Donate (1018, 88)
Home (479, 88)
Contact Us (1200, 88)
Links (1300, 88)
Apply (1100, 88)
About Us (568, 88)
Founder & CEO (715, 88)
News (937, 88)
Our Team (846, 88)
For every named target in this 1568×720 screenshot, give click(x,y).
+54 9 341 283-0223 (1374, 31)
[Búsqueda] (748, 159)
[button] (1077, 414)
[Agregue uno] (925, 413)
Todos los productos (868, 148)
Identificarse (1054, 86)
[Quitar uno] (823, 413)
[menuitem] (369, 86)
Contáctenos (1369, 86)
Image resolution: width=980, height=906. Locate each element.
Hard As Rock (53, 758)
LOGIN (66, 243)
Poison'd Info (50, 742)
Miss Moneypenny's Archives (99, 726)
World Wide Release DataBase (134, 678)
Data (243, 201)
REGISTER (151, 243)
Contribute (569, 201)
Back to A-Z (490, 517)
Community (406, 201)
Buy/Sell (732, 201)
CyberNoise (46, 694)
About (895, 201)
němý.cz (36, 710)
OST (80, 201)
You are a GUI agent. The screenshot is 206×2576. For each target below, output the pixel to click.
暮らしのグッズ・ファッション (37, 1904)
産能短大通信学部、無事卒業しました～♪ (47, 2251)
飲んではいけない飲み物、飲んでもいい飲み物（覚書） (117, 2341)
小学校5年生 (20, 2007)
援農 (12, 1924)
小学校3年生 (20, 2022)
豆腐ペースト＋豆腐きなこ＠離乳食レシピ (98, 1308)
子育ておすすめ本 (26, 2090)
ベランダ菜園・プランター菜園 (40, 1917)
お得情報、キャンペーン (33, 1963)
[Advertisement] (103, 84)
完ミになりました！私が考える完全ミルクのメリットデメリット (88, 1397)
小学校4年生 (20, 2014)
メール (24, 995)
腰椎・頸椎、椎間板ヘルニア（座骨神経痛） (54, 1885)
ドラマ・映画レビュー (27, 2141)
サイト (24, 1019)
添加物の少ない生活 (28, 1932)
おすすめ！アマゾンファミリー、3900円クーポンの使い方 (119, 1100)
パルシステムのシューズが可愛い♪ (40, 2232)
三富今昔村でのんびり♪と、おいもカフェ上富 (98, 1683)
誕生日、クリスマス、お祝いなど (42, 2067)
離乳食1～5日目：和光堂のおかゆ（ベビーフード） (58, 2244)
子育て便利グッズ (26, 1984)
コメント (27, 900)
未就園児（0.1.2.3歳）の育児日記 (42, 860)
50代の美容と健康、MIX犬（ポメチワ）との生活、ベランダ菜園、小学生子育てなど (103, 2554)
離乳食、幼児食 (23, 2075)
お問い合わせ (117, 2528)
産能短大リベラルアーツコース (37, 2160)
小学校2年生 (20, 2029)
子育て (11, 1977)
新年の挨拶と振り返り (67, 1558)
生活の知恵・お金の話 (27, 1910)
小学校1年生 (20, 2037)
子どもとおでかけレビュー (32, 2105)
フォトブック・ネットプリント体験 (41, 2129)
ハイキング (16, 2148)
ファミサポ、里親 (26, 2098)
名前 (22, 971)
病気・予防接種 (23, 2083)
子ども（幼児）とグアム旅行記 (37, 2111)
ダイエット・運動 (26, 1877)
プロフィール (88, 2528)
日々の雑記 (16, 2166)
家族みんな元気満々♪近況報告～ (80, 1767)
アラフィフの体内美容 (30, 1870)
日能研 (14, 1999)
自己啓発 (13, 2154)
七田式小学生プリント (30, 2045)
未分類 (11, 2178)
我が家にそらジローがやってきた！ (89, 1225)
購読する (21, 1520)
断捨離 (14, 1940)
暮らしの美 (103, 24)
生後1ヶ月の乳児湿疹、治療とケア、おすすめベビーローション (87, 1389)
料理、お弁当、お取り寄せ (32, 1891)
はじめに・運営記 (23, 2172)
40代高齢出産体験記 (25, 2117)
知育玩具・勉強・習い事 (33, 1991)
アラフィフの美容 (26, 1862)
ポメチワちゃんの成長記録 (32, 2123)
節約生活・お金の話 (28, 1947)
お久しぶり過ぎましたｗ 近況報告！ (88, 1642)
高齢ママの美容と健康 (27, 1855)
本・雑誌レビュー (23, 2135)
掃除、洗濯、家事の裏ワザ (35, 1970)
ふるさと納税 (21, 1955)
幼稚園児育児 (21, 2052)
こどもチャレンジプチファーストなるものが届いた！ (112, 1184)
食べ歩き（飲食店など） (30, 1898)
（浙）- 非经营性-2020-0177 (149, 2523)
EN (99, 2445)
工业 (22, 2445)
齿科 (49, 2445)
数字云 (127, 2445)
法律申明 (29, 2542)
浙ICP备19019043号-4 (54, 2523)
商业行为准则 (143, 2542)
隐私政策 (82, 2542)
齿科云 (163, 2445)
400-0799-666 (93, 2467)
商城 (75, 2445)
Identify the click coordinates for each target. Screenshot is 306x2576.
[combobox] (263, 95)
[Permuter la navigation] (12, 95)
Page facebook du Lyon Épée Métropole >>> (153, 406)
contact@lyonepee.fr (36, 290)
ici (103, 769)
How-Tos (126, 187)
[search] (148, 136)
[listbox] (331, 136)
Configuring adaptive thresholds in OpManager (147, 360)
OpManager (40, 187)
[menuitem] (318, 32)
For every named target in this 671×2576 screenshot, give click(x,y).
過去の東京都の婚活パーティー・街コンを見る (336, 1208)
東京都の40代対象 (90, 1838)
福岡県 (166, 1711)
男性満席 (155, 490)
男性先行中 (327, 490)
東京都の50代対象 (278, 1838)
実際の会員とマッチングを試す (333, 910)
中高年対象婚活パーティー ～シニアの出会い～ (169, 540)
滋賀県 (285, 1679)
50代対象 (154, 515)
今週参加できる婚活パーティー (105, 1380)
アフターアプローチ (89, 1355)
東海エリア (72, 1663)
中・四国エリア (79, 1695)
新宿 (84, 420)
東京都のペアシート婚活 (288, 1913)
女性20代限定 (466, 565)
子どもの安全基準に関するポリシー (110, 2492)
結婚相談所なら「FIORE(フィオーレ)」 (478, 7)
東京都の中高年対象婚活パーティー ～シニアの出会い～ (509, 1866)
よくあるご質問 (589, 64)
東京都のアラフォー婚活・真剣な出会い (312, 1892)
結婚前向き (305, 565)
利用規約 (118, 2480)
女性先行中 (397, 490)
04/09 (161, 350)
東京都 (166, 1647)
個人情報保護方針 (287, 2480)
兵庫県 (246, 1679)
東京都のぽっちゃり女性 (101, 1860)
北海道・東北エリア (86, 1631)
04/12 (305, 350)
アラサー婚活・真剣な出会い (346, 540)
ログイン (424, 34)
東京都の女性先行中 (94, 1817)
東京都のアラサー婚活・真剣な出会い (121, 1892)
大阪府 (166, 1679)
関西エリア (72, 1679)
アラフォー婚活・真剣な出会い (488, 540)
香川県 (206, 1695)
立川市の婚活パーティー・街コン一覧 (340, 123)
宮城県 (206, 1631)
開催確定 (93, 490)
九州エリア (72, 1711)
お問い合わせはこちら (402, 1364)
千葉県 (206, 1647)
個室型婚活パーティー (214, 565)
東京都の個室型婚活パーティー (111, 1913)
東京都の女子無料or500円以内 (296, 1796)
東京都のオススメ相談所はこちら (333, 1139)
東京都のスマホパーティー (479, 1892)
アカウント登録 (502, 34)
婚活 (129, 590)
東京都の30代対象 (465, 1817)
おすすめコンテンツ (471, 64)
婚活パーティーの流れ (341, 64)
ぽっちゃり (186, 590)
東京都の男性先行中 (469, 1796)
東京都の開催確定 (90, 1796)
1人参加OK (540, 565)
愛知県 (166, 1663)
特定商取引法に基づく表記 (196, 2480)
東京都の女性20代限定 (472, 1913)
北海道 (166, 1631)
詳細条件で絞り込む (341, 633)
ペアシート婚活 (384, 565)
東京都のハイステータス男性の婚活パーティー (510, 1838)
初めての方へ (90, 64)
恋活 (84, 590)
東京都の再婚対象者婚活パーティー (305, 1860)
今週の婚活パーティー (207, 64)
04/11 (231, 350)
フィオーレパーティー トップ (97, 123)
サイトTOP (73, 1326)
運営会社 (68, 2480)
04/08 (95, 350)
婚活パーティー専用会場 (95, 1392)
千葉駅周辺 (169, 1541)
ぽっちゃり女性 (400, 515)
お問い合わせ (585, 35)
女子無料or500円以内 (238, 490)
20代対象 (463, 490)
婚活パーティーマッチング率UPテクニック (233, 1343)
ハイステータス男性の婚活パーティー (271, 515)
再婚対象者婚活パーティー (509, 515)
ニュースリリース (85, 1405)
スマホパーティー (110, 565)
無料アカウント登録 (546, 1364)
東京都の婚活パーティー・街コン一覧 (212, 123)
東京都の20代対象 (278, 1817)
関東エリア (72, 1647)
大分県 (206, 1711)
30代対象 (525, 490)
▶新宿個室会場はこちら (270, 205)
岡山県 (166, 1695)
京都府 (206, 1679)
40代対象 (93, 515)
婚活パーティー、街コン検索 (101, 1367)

§ **Directions**
Out of the preceding entries, pull each line that contains the word "target".

§ **Answer box**
For every named target in this 1568×720 screenshot, give click(x,y).
You are a GUI agent. The screenshot is 206×2576. For each target below, output the pixel to click.
Identify the click coordinates for each target. Screenshot is 306x2576.
For every named target in this 671×2576 screenshot, give click(x,y).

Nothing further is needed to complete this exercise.